Data extracted from a collection:
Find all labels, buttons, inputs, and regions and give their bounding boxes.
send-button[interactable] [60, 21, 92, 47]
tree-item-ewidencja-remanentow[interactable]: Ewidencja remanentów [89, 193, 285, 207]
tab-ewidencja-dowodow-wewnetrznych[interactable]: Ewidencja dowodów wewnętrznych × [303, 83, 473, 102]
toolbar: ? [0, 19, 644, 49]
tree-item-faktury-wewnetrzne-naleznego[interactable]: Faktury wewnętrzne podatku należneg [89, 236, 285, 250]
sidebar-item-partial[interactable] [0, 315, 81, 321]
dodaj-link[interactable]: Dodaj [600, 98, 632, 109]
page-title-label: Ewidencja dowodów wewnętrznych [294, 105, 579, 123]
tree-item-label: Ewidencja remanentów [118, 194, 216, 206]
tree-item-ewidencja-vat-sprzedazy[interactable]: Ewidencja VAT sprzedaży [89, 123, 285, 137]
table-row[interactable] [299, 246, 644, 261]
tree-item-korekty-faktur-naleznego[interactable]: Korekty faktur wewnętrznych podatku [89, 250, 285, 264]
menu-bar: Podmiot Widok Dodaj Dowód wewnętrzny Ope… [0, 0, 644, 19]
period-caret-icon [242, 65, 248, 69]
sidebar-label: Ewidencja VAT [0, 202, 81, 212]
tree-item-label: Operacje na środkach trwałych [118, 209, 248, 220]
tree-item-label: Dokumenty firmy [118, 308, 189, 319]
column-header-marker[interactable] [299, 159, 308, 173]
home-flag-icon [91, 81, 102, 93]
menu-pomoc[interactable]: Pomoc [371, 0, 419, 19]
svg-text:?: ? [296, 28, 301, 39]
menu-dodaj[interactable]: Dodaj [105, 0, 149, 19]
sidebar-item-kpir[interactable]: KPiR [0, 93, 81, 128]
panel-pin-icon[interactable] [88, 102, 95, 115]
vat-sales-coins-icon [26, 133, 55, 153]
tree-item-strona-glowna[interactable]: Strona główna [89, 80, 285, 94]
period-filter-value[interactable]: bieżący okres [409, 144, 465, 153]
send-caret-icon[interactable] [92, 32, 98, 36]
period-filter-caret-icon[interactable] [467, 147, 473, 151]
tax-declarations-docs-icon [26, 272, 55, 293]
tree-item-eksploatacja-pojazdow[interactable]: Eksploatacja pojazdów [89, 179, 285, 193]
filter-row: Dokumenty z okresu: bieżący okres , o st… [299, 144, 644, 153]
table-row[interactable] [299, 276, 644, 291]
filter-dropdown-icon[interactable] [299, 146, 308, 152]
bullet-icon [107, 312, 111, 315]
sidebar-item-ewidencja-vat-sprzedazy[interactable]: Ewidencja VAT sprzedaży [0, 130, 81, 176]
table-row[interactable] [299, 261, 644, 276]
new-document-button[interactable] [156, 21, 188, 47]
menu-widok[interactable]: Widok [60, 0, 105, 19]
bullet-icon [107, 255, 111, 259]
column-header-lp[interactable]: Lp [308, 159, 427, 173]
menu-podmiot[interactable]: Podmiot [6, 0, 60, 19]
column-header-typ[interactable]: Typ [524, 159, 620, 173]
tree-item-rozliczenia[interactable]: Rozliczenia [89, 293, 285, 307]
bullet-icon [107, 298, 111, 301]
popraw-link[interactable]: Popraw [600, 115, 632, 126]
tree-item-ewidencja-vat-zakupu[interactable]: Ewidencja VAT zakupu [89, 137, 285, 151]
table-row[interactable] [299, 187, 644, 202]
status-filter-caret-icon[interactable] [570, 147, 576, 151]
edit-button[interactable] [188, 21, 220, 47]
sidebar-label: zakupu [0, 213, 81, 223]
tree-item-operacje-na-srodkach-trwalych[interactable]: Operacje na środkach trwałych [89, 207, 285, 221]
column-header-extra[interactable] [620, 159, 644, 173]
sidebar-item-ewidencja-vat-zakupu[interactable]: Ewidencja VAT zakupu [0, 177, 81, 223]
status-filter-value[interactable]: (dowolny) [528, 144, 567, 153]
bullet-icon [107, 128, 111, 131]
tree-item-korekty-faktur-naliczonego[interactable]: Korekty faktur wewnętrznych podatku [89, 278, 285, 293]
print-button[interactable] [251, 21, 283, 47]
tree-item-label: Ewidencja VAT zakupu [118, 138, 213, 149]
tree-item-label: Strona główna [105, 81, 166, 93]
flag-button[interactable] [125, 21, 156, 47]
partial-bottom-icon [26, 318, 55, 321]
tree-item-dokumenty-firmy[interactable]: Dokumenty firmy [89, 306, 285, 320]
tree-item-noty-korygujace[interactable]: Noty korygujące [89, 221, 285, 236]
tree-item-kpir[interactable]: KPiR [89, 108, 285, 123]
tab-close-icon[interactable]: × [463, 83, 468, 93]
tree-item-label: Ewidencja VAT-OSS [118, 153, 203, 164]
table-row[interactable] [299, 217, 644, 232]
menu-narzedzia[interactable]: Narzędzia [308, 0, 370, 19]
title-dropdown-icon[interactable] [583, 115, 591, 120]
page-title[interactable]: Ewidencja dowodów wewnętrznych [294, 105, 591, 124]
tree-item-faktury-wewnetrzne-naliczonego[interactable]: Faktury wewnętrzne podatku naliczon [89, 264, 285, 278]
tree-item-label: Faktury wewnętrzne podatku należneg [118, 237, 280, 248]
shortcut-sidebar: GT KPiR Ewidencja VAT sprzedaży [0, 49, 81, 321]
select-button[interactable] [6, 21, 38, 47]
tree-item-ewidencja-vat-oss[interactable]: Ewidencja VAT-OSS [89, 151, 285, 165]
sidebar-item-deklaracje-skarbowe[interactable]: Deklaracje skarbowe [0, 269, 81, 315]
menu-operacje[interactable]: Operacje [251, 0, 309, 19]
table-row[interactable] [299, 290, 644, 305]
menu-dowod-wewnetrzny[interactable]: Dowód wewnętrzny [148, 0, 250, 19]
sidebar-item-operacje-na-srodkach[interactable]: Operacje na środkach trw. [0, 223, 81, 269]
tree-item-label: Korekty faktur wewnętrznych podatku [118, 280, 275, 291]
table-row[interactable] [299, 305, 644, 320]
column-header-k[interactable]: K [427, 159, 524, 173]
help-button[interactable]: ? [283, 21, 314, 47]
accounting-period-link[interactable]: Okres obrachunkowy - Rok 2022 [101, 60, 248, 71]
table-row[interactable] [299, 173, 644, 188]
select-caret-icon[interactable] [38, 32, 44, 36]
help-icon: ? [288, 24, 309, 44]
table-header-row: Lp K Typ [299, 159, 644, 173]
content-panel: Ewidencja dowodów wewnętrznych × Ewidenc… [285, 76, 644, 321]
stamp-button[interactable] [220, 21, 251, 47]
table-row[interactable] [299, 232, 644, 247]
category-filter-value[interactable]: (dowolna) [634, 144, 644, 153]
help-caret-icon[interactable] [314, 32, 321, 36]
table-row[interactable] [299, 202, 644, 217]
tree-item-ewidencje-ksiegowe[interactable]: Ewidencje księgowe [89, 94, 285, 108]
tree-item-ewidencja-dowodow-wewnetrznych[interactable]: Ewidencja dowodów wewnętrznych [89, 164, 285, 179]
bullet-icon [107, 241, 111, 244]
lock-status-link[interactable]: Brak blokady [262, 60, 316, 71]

▶ _EXERCISE INSTRUCTIONS_
Line by line, reproduce the data exactly as given.

▶ _ANSWER SPACE_
Find all labels, buttons, inputs, and regions and give their bounding boxes.
send-button[interactable] [60, 21, 92, 47]
tree-item-ewidencja-remanentow[interactable]: Ewidencja remanentów [89, 193, 285, 207]
tab-ewidencja-dowodow-wewnetrznych[interactable]: Ewidencja dowodów wewnętrznych × [303, 83, 473, 102]
toolbar: ? [0, 19, 644, 49]
tree-item-faktury-wewnetrzne-naleznego[interactable]: Faktury wewnętrzne podatku należneg [89, 236, 285, 250]
sidebar-item-partial[interactable] [0, 315, 81, 321]
dodaj-link[interactable]: Dodaj [600, 98, 632, 109]
page-title-label: Ewidencja dowodów wewnętrznych [294, 105, 579, 123]
tree-item-label: Ewidencja remanentów [118, 194, 216, 206]
tree-item-ewidencja-vat-sprzedazy[interactable]: Ewidencja VAT sprzedaży [89, 123, 285, 137]
table-row[interactable] [299, 246, 644, 261]
tree-item-korekty-faktur-naleznego[interactable]: Korekty faktur wewnętrznych podatku [89, 250, 285, 264]
menu-bar: Podmiot Widok Dodaj Dowód wewnętrzny Ope… [0, 0, 644, 19]
period-caret-icon [242, 65, 248, 69]
sidebar-label: Ewidencja VAT [0, 202, 81, 212]
tree-item-label: Operacje na środkach trwałych [118, 209, 248, 220]
tree-item-label: Dokumenty firmy [118, 308, 189, 319]
column-header-marker[interactable] [299, 159, 308, 173]
home-flag-icon [91, 81, 102, 93]
menu-pomoc[interactable]: Pomoc [371, 0, 419, 19]
svg-text:?: ? [296, 28, 301, 39]
menu-dodaj[interactable]: Dodaj [105, 0, 149, 19]
sidebar-item-kpir[interactable]: KPiR [0, 93, 81, 128]
panel-pin-icon[interactable] [88, 102, 95, 115]
vat-sales-coins-icon [26, 133, 55, 153]
tree-item-strona-glowna[interactable]: Strona główna [89, 80, 285, 94]
period-filter-value[interactable]: bieżący okres [409, 144, 465, 153]
send-caret-icon[interactable] [92, 32, 98, 36]
period-filter-caret-icon[interactable] [467, 147, 473, 151]
tax-declarations-docs-icon [26, 272, 55, 293]
tree-item-eksploatacja-pojazdow[interactable]: Eksploatacja pojazdów [89, 179, 285, 193]
filter-row: Dokumenty z okresu: bieżący okres , o st… [299, 144, 644, 153]
table-row[interactable] [299, 276, 644, 291]
filter-dropdown-icon[interactable] [299, 146, 308, 152]
bullet-icon [107, 312, 111, 315]
sidebar-item-ewidencja-vat-sprzedazy[interactable]: Ewidencja VAT sprzedaży [0, 130, 81, 176]
table-row[interactable] [299, 261, 644, 276]
new-document-button[interactable] [156, 21, 188, 47]
menu-widok[interactable]: Widok [60, 0, 105, 19]
bullet-icon [107, 255, 111, 259]
column-header-lp[interactable]: Lp [308, 159, 427, 173]
menu-podmiot[interactable]: Podmiot [6, 0, 60, 19]
column-header-typ[interactable]: Typ [524, 159, 620, 173]
tree-item-rozliczenia[interactable]: Rozliczenia [89, 293, 285, 307]
bullet-icon [107, 298, 111, 301]
popraw-link[interactable]: Popraw [600, 115, 632, 126]
tree-item-ewidencja-vat-zakupu[interactable]: Ewidencja VAT zakupu [89, 137, 285, 151]
table-row[interactable] [299, 187, 644, 202]
status-filter-caret-icon[interactable] [570, 147, 576, 151]
edit-button[interactable] [188, 21, 220, 47]
sidebar-label: zakupu [0, 213, 81, 223]
tree-item-operacje-na-srodkach-trwalych[interactable]: Operacje na środkach trwałych [89, 207, 285, 221]
column-header-extra[interactable] [620, 159, 644, 173]
sidebar-item-ewidencja-vat-zakupu[interactable]: Ewidencja VAT zakupu [0, 177, 81, 223]
status-filter-value[interactable]: (dowolny) [528, 144, 567, 153]
bullet-icon [107, 128, 111, 131]
tree-item-korekty-faktur-naliczonego[interactable]: Korekty faktur wewnętrznych podatku [89, 278, 285, 293]
print-button[interactable] [251, 21, 283, 47]
tree-item-label: Ewidencja VAT zakupu [118, 138, 213, 149]
tree-item-label: Strona główna [105, 81, 166, 93]
flag-button[interactable] [125, 21, 156, 47]
partial-bottom-icon [26, 318, 55, 321]
tree-item-dokumenty-firmy[interactable]: Dokumenty firmy [89, 306, 285, 320]
tree-item-noty-korygujace[interactable]: Noty korygujące [89, 221, 285, 236]
tree-item-kpir[interactable]: KPiR [89, 108, 285, 123]
tab-close-icon[interactable]: × [463, 83, 468, 93]
tree-item-label: Ewidencja VAT-OSS [118, 153, 203, 164]
table-row[interactable] [299, 217, 644, 232]
menu-narzedzia[interactable]: Narzędzia [308, 0, 370, 19]
title-dropdown-icon[interactable] [583, 115, 591, 120]
page-title[interactable]: Ewidencja dowodów wewnętrznych [294, 105, 591, 124]
tree-item-faktury-wewnetrzne-naliczonego[interactable]: Faktury wewnętrzne podatku naliczon [89, 264, 285, 278]
tree-item-label: Faktury wewnętrzne podatku należneg [118, 237, 280, 248]
shortcut-sidebar: GT KPiR Ewidencja VAT sprzedaży [0, 49, 81, 321]
select-button[interactable] [6, 21, 38, 47]
tree-item-ewidencja-vat-oss[interactable]: Ewidencja VAT-OSS [89, 151, 285, 165]
sidebar-item-deklaracje-skarbowe[interactable]: Deklaracje skarbowe [0, 269, 81, 315]
menu-operacje[interactable]: Operacje [251, 0, 309, 19]
table-row[interactable] [299, 290, 644, 305]
menu-dowod-wewnetrzny[interactable]: Dowód wewnętrzny [148, 0, 250, 19]
sidebar-item-operacje-na-srodkach[interactable]: Operacje na środkach trw. [0, 223, 81, 269]
tree-item-label: Korekty faktur wewnętrznych podatku [118, 280, 275, 291]
table-row[interactable] [299, 305, 644, 320]
column-header-k[interactable]: K [427, 159, 524, 173]
help-button[interactable]: ? [283, 21, 314, 47]
accounting-period-link[interactable]: Okres obrachunkowy - Rok 2022 [101, 60, 248, 71]
table-row[interactable] [299, 173, 644, 188]
select-caret-icon[interactable] [38, 32, 44, 36]
help-icon: ? [288, 24, 309, 44]
table-header-row: Lp K Typ [299, 159, 644, 173]
content-panel: Ewidencja dowodów wewnętrznych × Ewidenc… [285, 76, 644, 321]
stamp-button[interactable] [220, 21, 251, 47]
table-row[interactable] [299, 232, 644, 247]
category-filter-value[interactable]: (dowolna) [634, 144, 644, 153]
help-caret-icon[interactable] [314, 32, 321, 36]
table-row[interactable] [299, 202, 644, 217]
tree-item-ewidencje-ksiegowe[interactable]: Ewidencje księgowe [89, 94, 285, 108]
tree-item-ewidencja-dowodow-wewnetrznych[interactable]: Ewidencja dowodów wewnętrznych [89, 164, 285, 179]
bullet-icon [107, 241, 111, 244]
lock-status-link[interactable]: Brak blokady [262, 60, 316, 71]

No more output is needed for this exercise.